Monday is a big day at my workplace. It’s the day where the different countries (I work for “Asia Pacific”) submit their revised quarterly forecasts, and get quizzed by the regional managers on the accuracy and details. There are definitely three different types of people who attend these calls – the knowledgeable and confident, the knowledgeable and not confident, and the faux confident.
I don’t envy the managers who are not confident. Every week they get ripped to pieces because while they understand their numbers they are not confident to commit to a thing. And in the business that I’m in, you have to commit and keep your promise. I’ve had to attend these meetings in both the scribe (which is basically what I do now) capacity and also in the number giver capacity and I can safely say that behind closed doors I’m a knowledgeable and not confident type! But I’ve learned the supreme benefits of faking your confidence.

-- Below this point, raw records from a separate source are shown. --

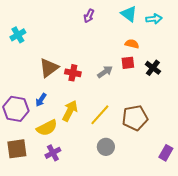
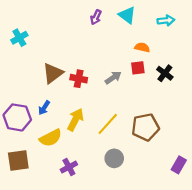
cyan triangle: (129, 14) -> (127, 15), moved
purple cross: (53, 153) -> (69, 167), moved

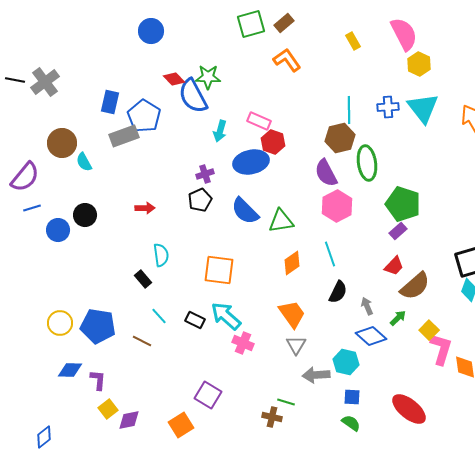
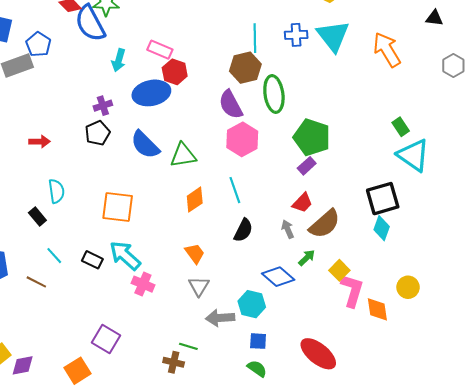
blue pentagon: (144, 116) -> (38, 44), size x0.7
gray arrow: (367, 306) -> (288, 229), moved
orange trapezoid: (292, 314) -> (195, 253), size x0.7

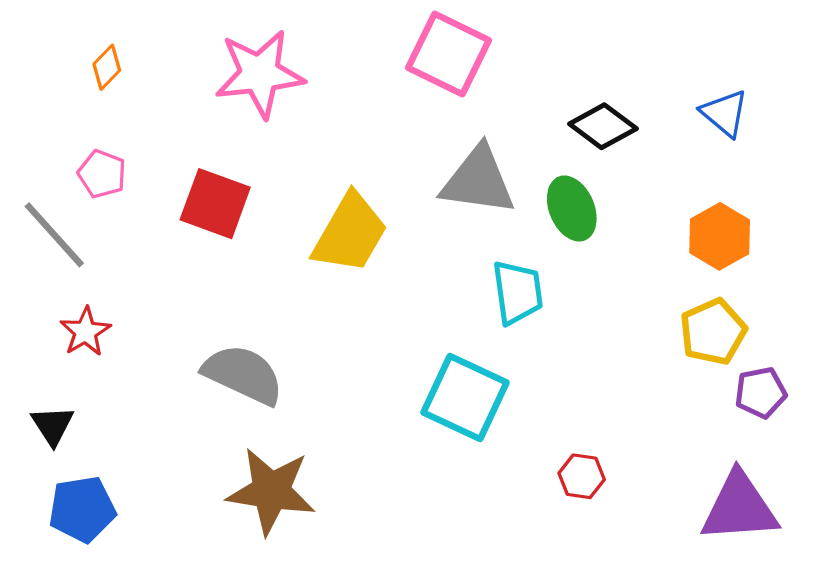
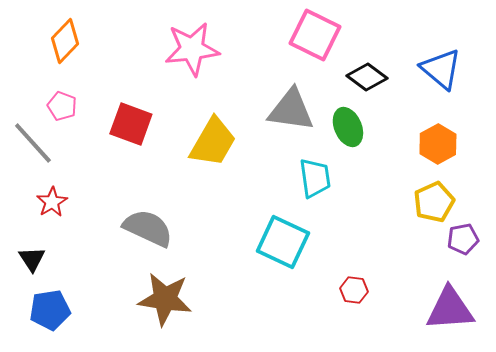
pink square: (449, 54) -> (315, 35), moved
orange diamond: (107, 67) -> (65, 41), size x1.6
pink star: (260, 74) -> (192, 49), moved
blue triangle: (725, 113) -> (441, 69), size x1.4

Faking it is a contentious topic in my house. The Husband believes in being straight up truthful – if you’re not confident about something, you should certainly not promise it. I think it’s why he fails so miserably to understand the political mindset that he needs when working with the upper levels of management the large organisation that he works in. On the other hand, after being ripped to shreds mercilessly for about 6 months when I started attending these “review” calls, I learned that while you don’t lie, you certainly don’t “um” and “ah”. Even if you have bad news, it’s better to convey an aura of supreme confidence.
So how do you do this?
- Remove the “ums” and the “ahs” from your range of speech. I’ve listened to a few people present to the room. It’s nor a formal presentation, but it’s a presentation no doubt – and when the speech is peppered with “um” and “ah”, it conveys a complete lack of confidence. Not only in yourself and your presentation skills, but in what you’re talking about.
- Slow down. I notice that when people start to waffle (and demonstrate that they’re losing confidence) their speech patterns start to vary more – they mumble or they speak much more quickly than normal. So slow down.
- If you’re in person, make eye contact. If you’re on a phone conference, you know how on America’s Next Top Model, Tyra Banks talks about how to “smize“? You can do that with your voice as well. Infact, it’s both easier and harder over the phone because people can’t see your facial expression. So learn to convey confidence with the tone of your voice by speaking clearly and audibly.
- OWN the shortcomings in your message, but don’t focus on them. Find one thing that is positive to bring to the discussion and make sure you mention it on its own – not as a defensive move to some negative feedback.
I had a manager who was awful. This manager was so bad that the whole team was demoralised and quitting. The sales numbers didn’t meet the targets in the slightest, the support staff weren’t helping because they were too confused (and unhappy also). But this manager was AMAZING at instilling confidence in her senior managers. I hated working with her, but I learned so much by watching her work. She spoke with so much confidence. When the news was bad, someone you walked away from a discussion with her feeling like you’d won something. And she was a master at deflecting the bad news and shining a mirror on the good news. I know that this is one of the key reasons why she succeeded so well in her job – despite the failing numbers!
So you might hate the political game. You might want to stay true to yourself to the bitter end. But why does it have to be bitter or untrue? Fake the confidence and you can turn it around until one day you’ll wake up and you’ll realise it’s not fake anymore. Not only that, you will have a brand new audience of people who trust what you’re saying and who will follow YOUR lead.